Defendants contend that the EA established Riddle as an at-will employee who
could be fired without cause, that Riddle agreed to forfeit his right to payments under the
APA if he was terminated, and that Riddle violated the EA’s non-compete provision.
Plaintiffs argue that Riddle was not an at-will employee, the non-compete provision is
unenforceable, and the remainder of Defendants’ counterclaims are meritless.
DISCUSSION
A.
Standard of Review
Summary judgment is proper if there are no disputed issues of material fact and
the moving party is entitled to judgment as a matter of law. Fed. R. Civ. P. 56(a).
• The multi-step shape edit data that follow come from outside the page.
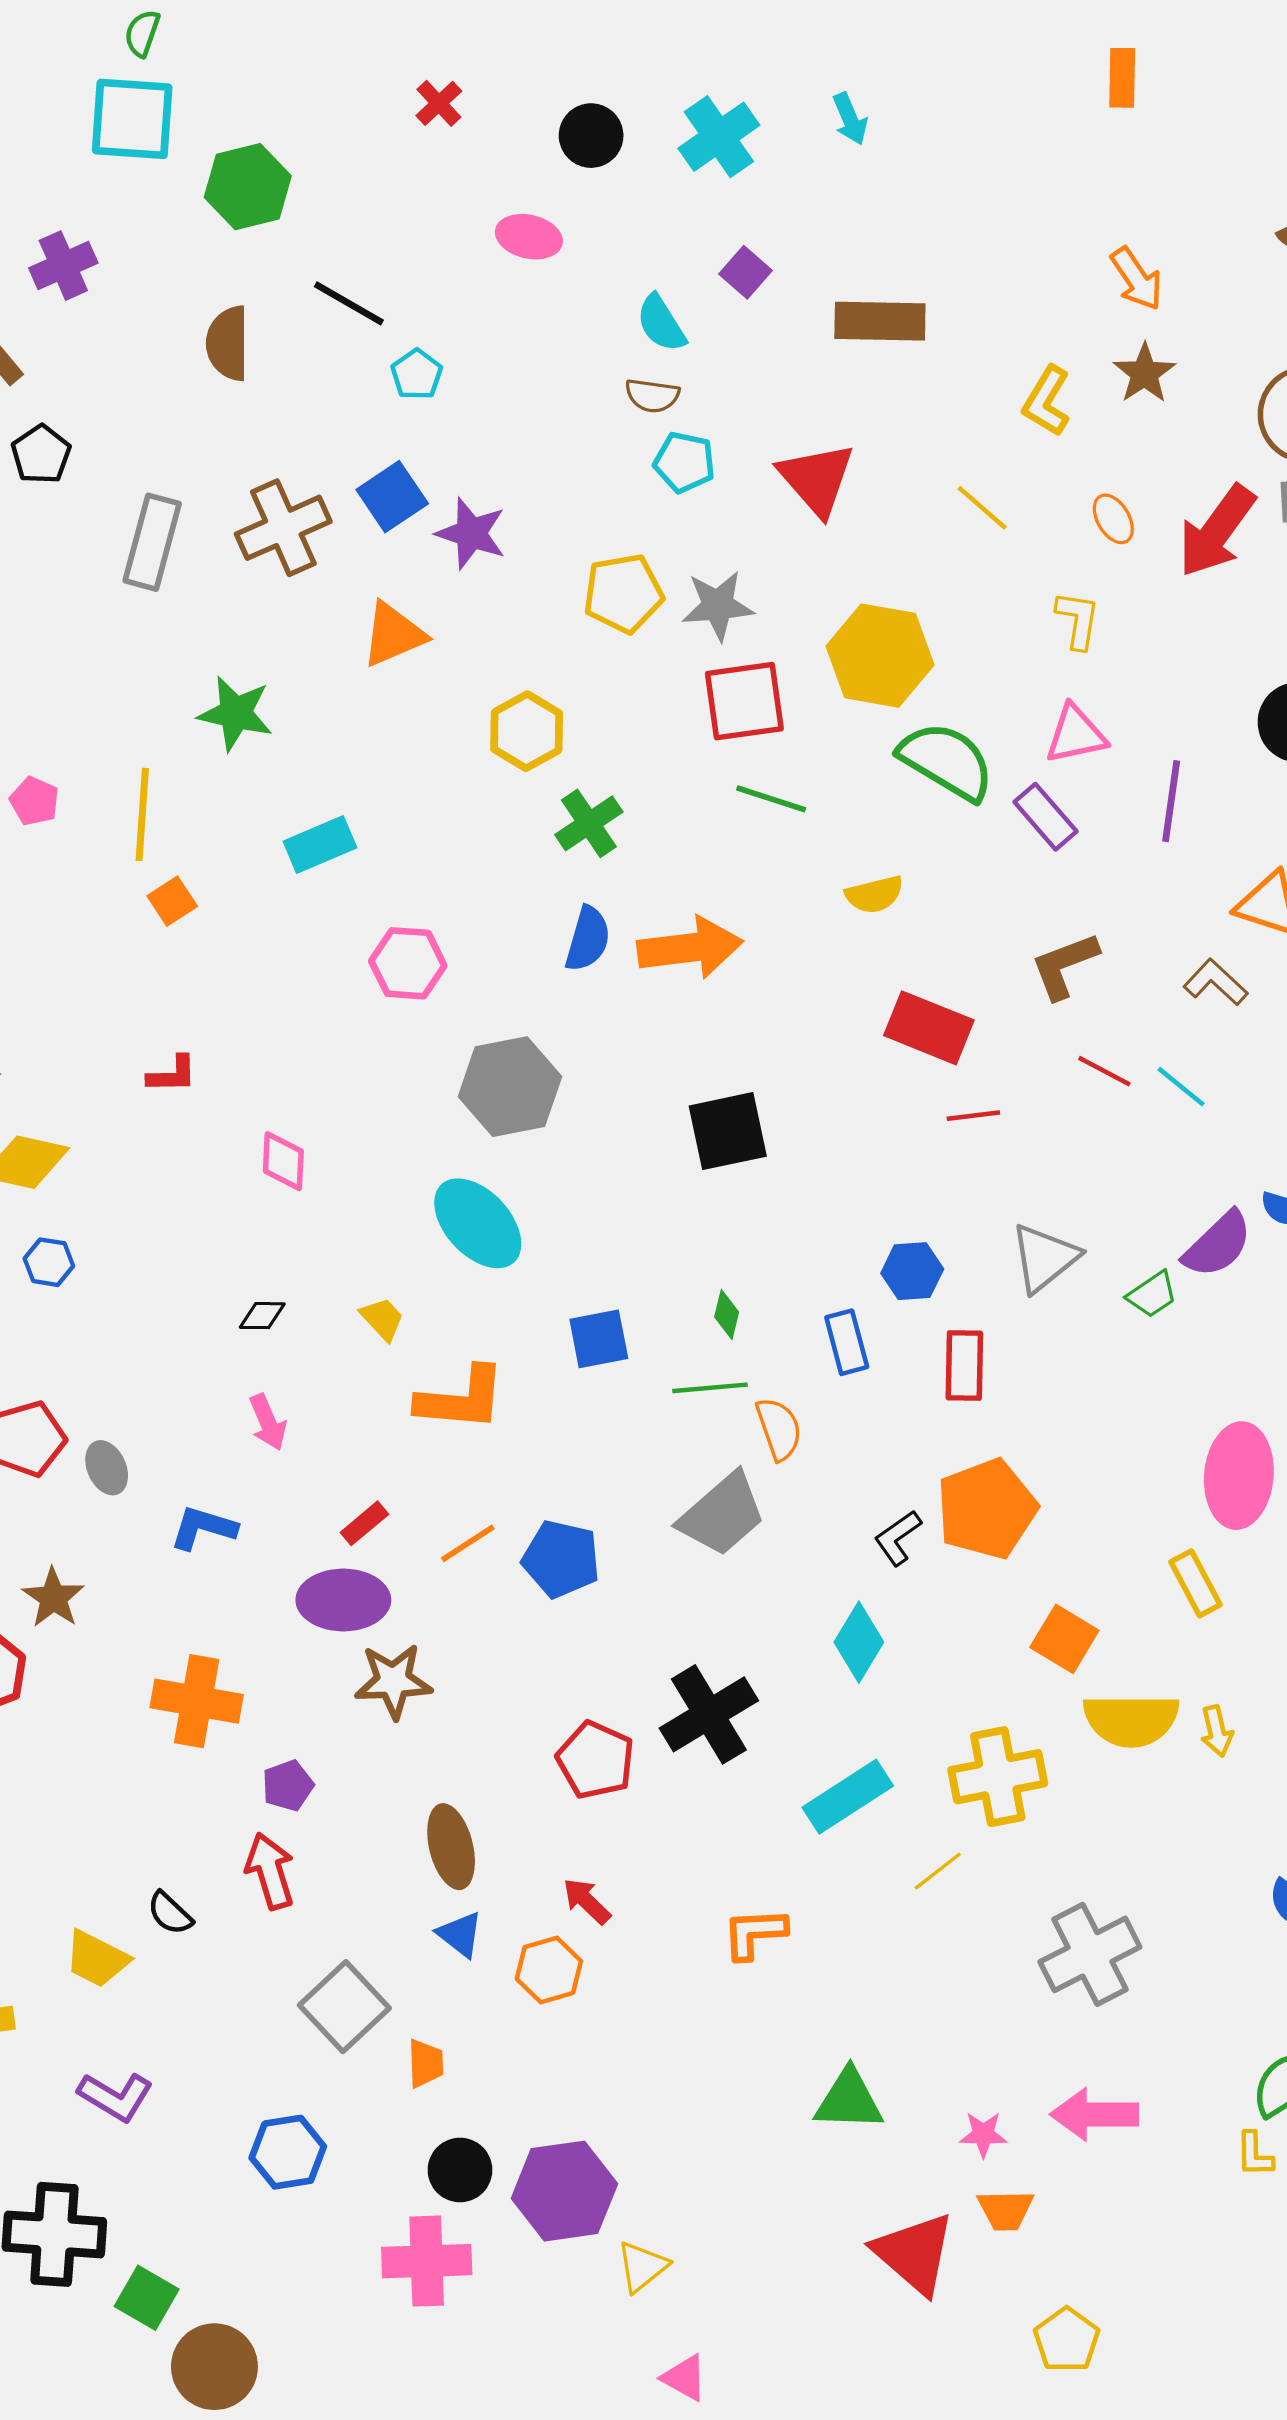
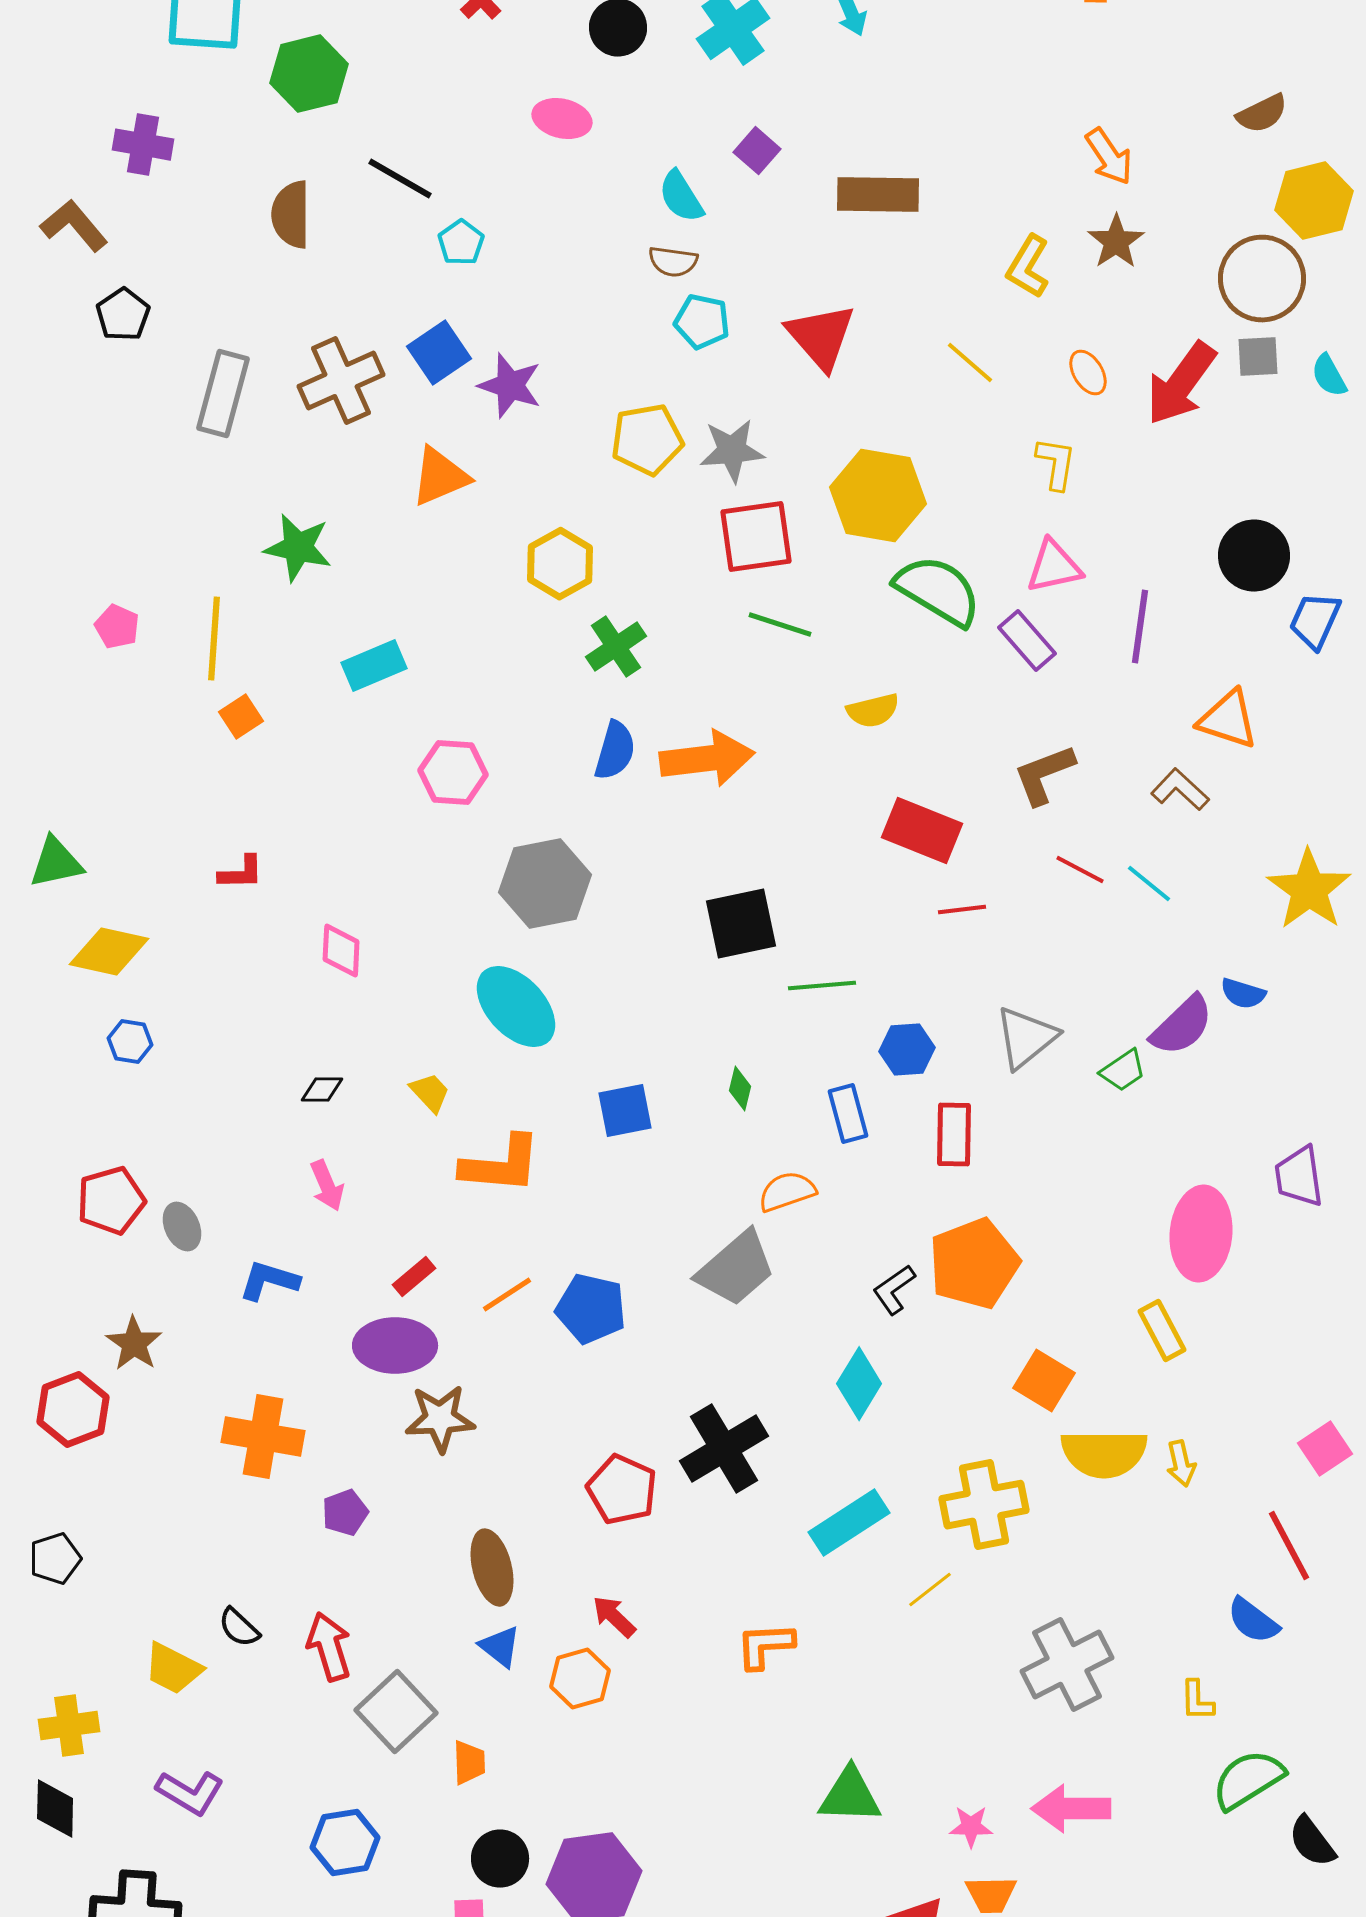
purple cross: (63, 266) -> (143, 145), turned 34
green line: (710, 1388) -> (822, 986), moved
orange semicircle: (779, 1429) -> (787, 1192), turned -90
red arrow: (270, 1871) -> (329, 1647), moved
yellow L-shape: (1254, 2154) -> (1197, 1701), moved

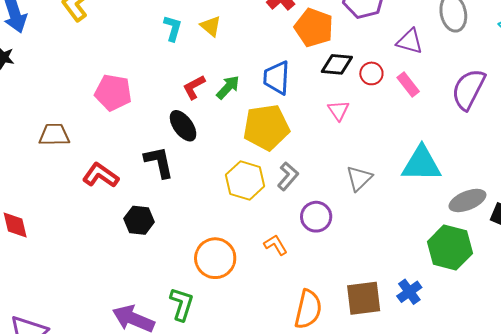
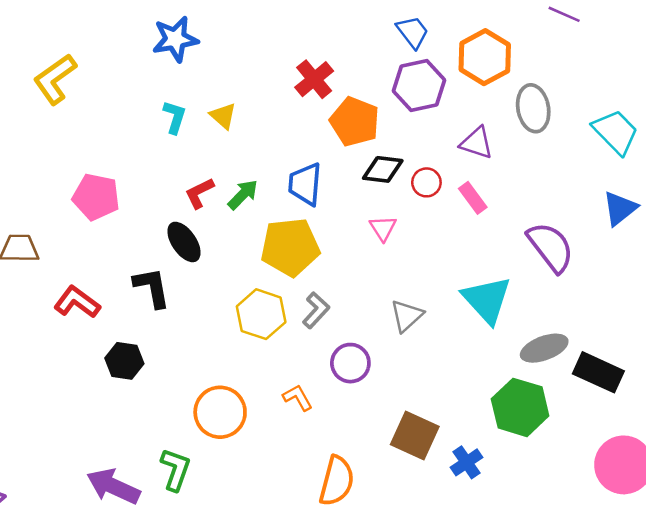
purple semicircle: (468, 89) -> (551, 247), moved, turned 114
cyan triangle: (421, 164) -> (487, 300), turned 45
brown square: (364, 298) -> (415, 436), moved, turned 30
The
Court must view the evidence and inferences that “may be reasonably drawn from the
evidence in the light most favorable to the nonmoving party.” Enter. Bank v. Magna
Bank of Mo., 92 F.3d 743, 747 (8th Cir. 1996). The moving party bears the burden of
showing that there is no genuine issue of material fact and that it is entitled to judgment
as a matter of law. Celotex Corp. v. Catrett, 477 U.S. 317, 323 (1986). A party opposing
a properly supported motion for summary judgment may not rest on mere allegations or
denials, but must set forth specific facts in the record showing that there is a genuine
issue for trial. Anderson v. Liberty Lobby, Inc., 477 U.S. 242, 256 (1986).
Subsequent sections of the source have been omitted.